Monday, June 14
Yogyakarta, Java, Indonesia
I walked over a mile down to the Kraton, also known as the Sultan's Palace, today to listen to the gamelan orchestra practice, which they do every Monday and Wednesday from 10:30 a.m. until noon. I got there late and only saw about half of the performance, but it sounded wonderfully tranquil and majestic. The musicians were really old school. I wouldn't be surprised if some of them played on those old Javanese gamelan LPs that the Nonesuch label recorded and released back in the early 1970s. Scores of tourists who were checking out the rest of the Sultan's Palace filed in and out over on the side of the pavillion. A few stopped to take a photo, but most of them barely even listened to the music. How sad! When it ended, I walked around the rest of the compound and took a bunch of snaps.

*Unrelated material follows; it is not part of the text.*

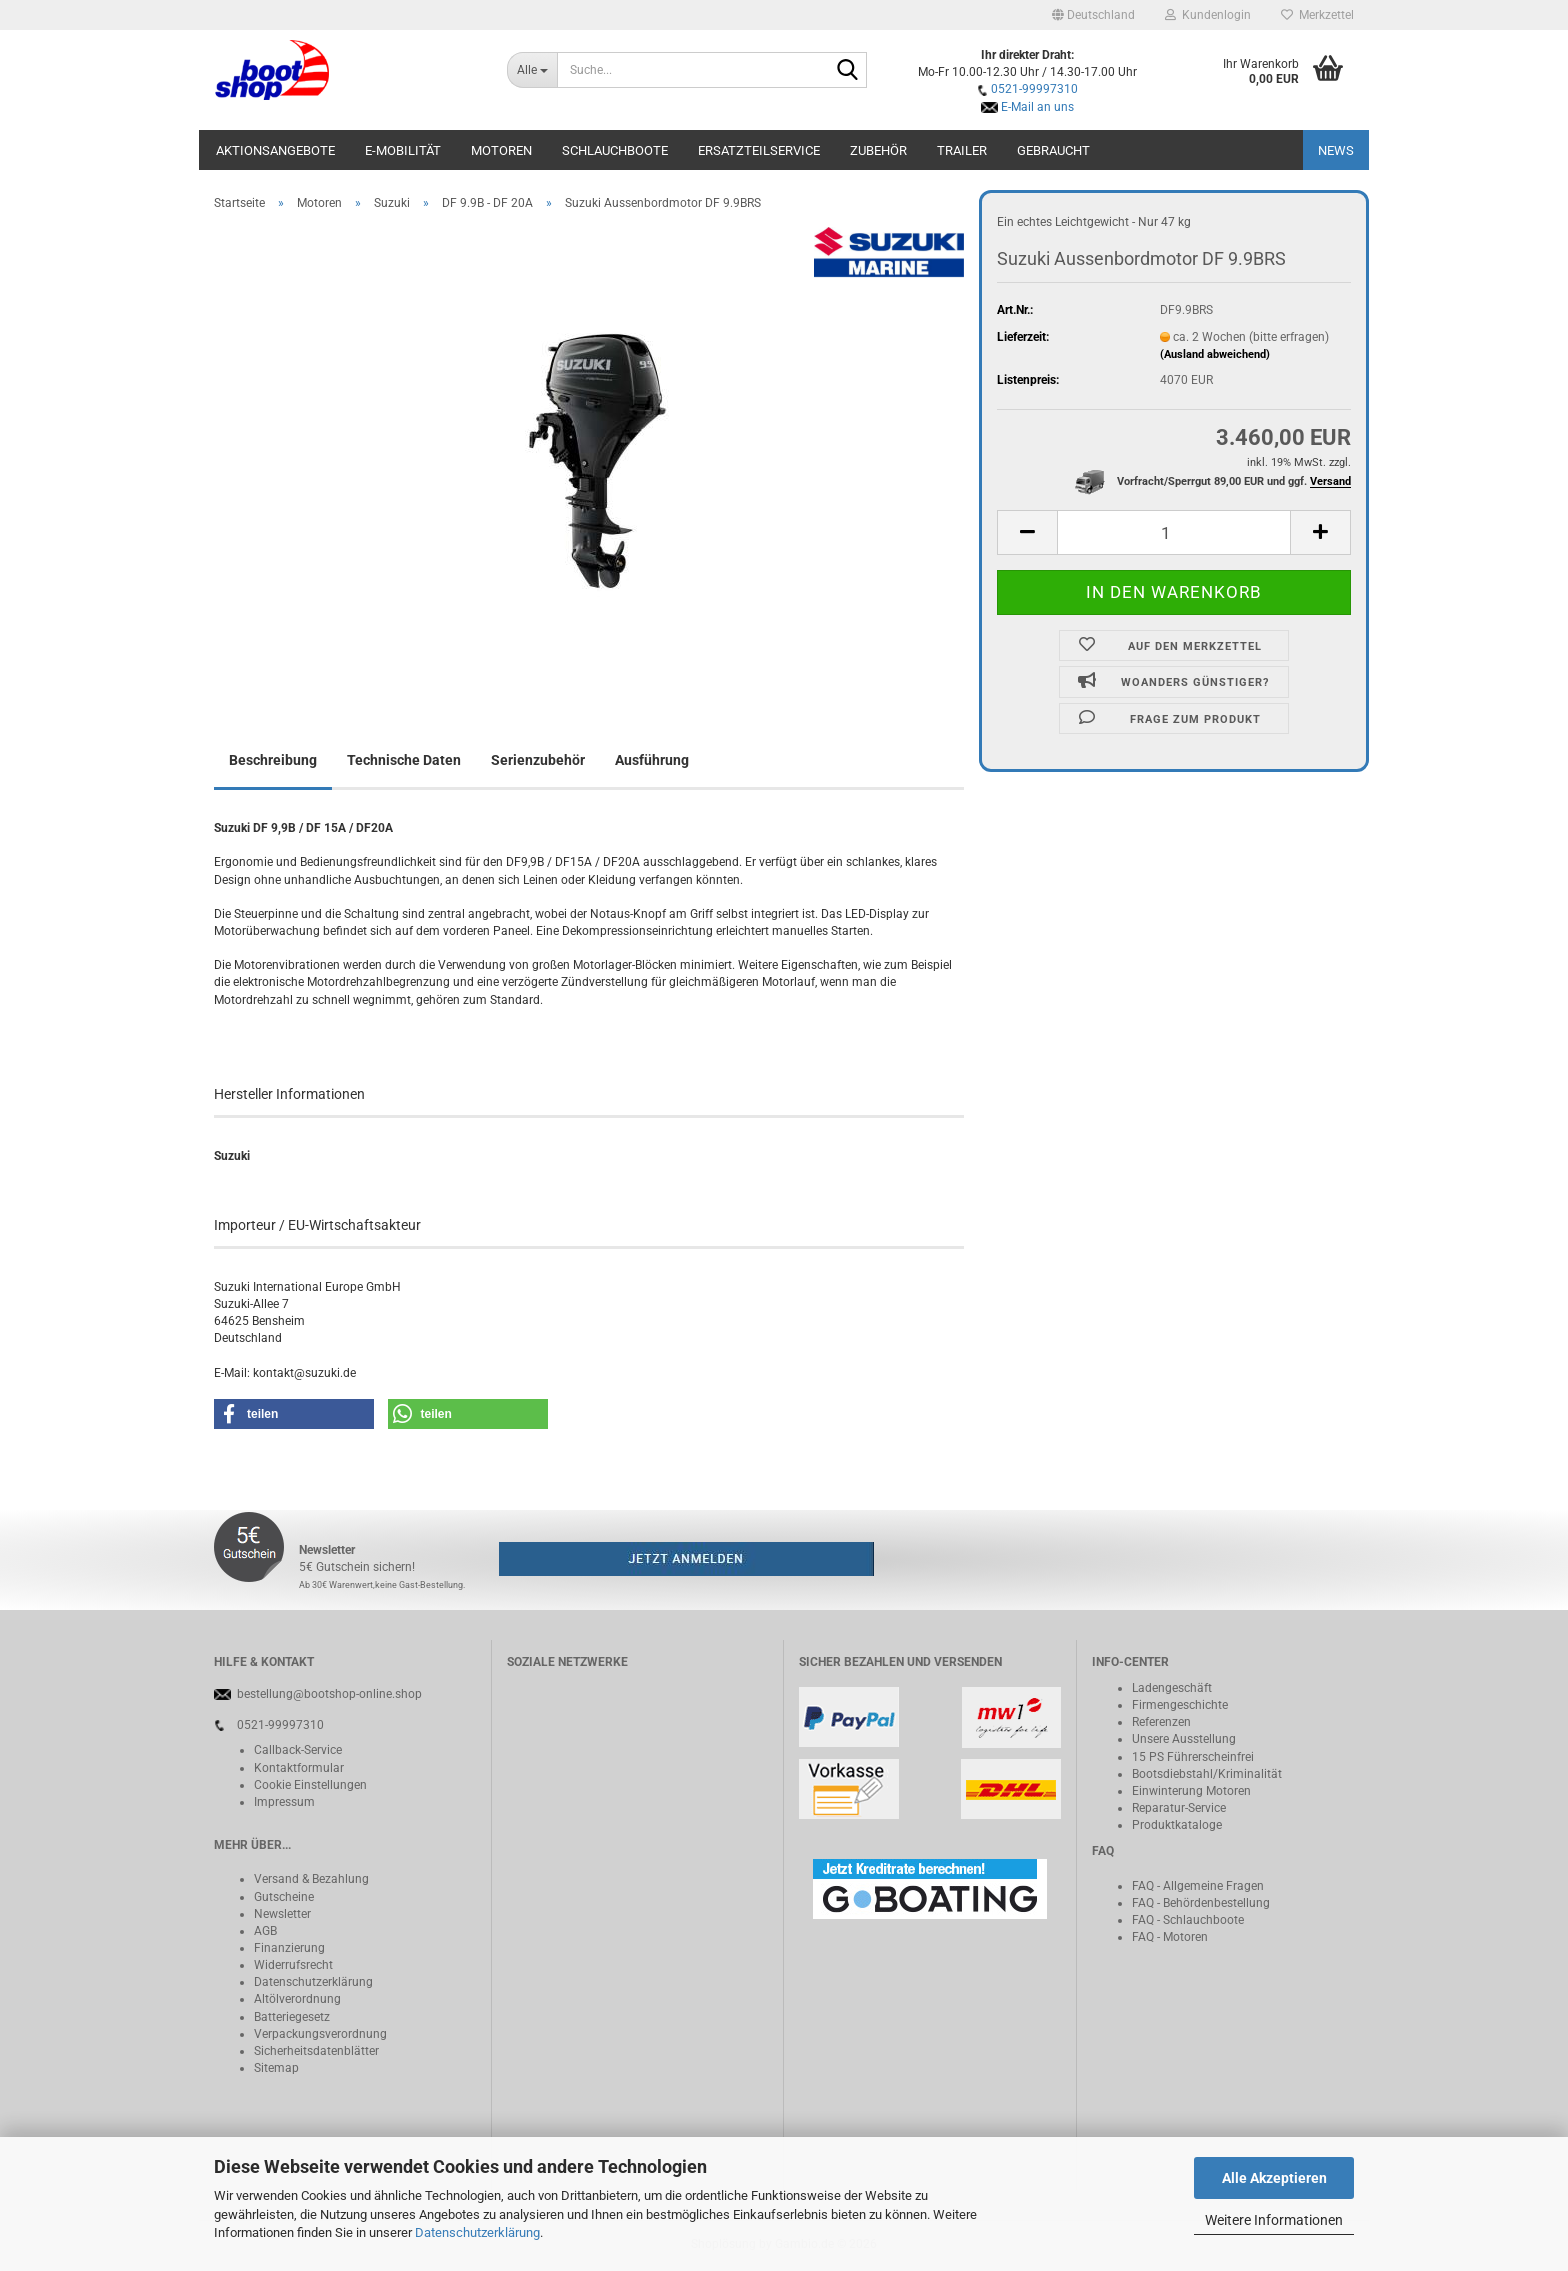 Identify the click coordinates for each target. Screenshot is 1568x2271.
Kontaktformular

There's a museum inside dedicated to Sultan Hamengkubuwono IX, the current Sultan's dad, who was the first Governor of the Yogyakarta Special Region, the ninth Sultan of Sultanate of Yogyakarta from 1940 until his death in 1988, and the second vice president of Indonesia during the Suharto's reign. The museum is a huge place, comprised of numerous buildings that proudly display the Sultan's military outfits and weapons, royal finery and full regalia, numerous large portraits of himself and the family, plus furniture, china, tools, and pretty much everything else from his personal stash. I also stopped by a little shop where a couple of artisans make those insanely detailed Wayang Kulit shadow puppets by hand. That was so amazing.
I took a becak a couple of miles down to the Purawisata to catch a performance of the Ramayana Ballet, a version of the epic Hindu battle / love story. There were plenty of fight scenes throughout, featuring punching, kicking, archery and even a real-life flame war with torches; and lots o' tender love scenes. Although the dancers and gamelan musicians put on a fine performance, the musicians' efforts were drowned out by a huge din created by a row of big, loud electric fans that ran down each side of the hall, and a really rude audience of European tourists who talked through much of the show. To top it all off, the venue featured the acoustics of an airplane hangar, which, coupled with the aforementioned electric fans and audience, made it nearly impossible to hear the music and singing. The Javanese gamelan really needs to step it up and play a lot louder under these circumstances.